> _What is required_
Among the entries below, copy only the span from the line containing "Rutrike Wanshida DOUHAO" through the line containing "Sektörel Haberler ve Analizler". Do so exactly, and skip the pictures.

[Source data]
=-=-=

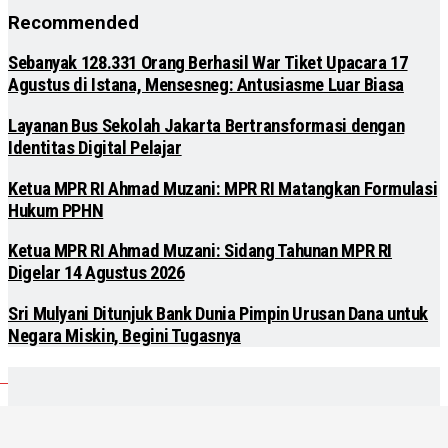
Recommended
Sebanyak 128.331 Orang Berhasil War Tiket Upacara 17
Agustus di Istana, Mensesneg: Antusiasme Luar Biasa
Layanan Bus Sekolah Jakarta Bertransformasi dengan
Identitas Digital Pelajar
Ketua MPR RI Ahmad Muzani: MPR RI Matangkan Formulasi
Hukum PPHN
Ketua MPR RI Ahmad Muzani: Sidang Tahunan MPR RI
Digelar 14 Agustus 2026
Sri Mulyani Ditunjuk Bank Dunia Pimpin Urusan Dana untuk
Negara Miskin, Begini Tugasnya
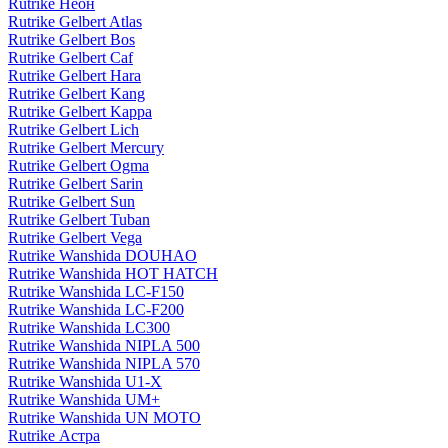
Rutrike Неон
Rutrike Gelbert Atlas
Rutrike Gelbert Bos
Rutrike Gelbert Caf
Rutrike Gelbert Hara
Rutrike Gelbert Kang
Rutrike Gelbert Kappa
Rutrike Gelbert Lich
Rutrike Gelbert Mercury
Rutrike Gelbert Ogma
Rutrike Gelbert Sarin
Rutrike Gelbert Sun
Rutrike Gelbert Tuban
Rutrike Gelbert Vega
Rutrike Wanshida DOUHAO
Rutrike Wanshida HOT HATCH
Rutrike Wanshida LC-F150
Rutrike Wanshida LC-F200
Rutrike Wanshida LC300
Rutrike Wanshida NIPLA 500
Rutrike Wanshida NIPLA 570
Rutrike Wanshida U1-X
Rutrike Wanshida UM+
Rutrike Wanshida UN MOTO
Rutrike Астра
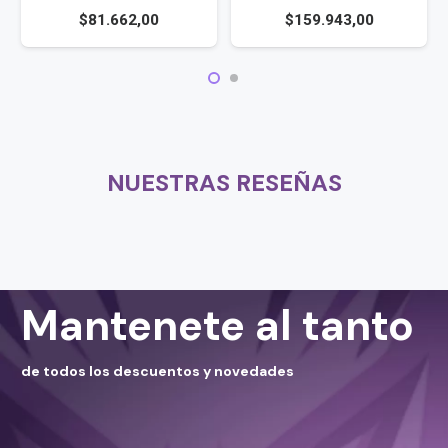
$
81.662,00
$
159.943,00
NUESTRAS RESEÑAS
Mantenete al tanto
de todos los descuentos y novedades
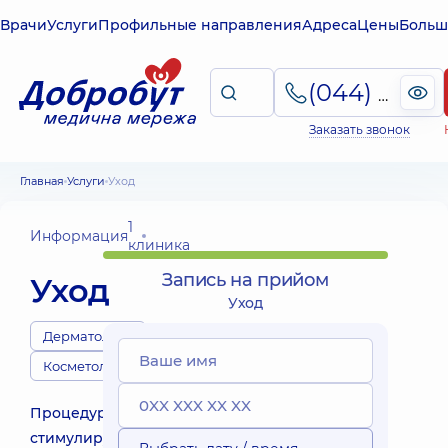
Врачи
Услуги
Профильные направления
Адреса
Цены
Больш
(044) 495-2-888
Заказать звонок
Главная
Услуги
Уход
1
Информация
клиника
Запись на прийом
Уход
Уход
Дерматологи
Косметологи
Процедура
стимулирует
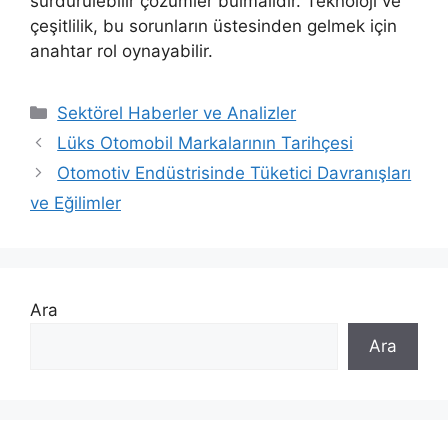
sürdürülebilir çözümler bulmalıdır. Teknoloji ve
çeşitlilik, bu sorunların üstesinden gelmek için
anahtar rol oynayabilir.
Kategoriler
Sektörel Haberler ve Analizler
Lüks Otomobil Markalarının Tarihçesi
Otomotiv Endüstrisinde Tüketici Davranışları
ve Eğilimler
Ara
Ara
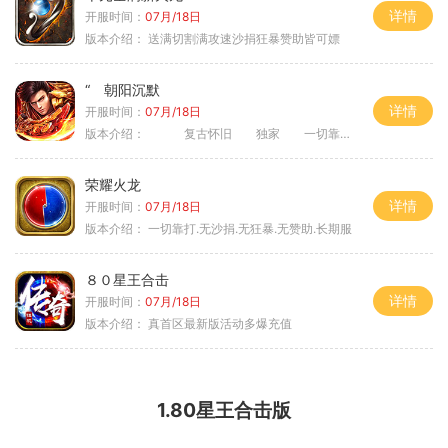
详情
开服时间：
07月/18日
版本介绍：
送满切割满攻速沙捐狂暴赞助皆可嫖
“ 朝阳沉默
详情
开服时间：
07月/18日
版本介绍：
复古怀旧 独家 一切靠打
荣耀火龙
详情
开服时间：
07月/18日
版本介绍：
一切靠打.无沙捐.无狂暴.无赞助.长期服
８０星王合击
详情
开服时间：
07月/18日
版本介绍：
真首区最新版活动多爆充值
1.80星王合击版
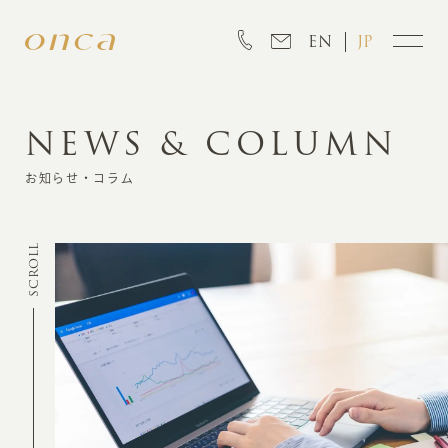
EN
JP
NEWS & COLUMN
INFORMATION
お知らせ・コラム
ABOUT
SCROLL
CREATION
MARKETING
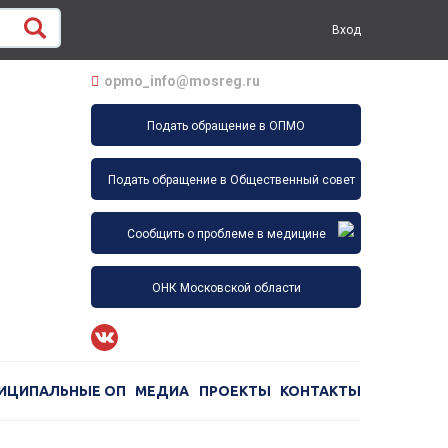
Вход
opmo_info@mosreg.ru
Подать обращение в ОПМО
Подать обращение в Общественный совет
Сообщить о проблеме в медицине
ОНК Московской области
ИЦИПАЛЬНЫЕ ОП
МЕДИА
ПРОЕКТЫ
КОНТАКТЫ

=-=-=

> _Output for this exercise_
Rutrike Wanshida DOUHAO
Rutrike Wanshida HOT HATCH
Rutrike Wanshida LC-F150
Rutrike Wanshida LC-F200
Rutrike Wanshida LC300
Rutrike Wanshida NIPLA 500
Rutrike Wanshida NIPLA 570
Rutrike Wanshida U1-X
Rutrike Wanshida UM+
Rutrike Wanshida UN MOTO
Rutrike Астра
$
81.662,00
$
159.943,00
NUESTRAS RESEÑAS
Mantenete al tanto
de todos los descuentos y novedades
Врачи
Услуги
Профильные направления
Адреса
Цены
Больш
(044) 495-2-888
Заказать звонок
Главная
Услуги
Уход
1
Информация
клиника
Запись на прийом
Уход
Уход
Дерматологи
Косметологи
Процедура
стимулирует
sürdürülebilir çözümler bulmalıdır. Teknoloji ve
çeşitlilik, bu sorunların üstesinden gelmek için
anahtar rol oynayabilir.
Kategoriler
Sektörel Haberler ve Analizler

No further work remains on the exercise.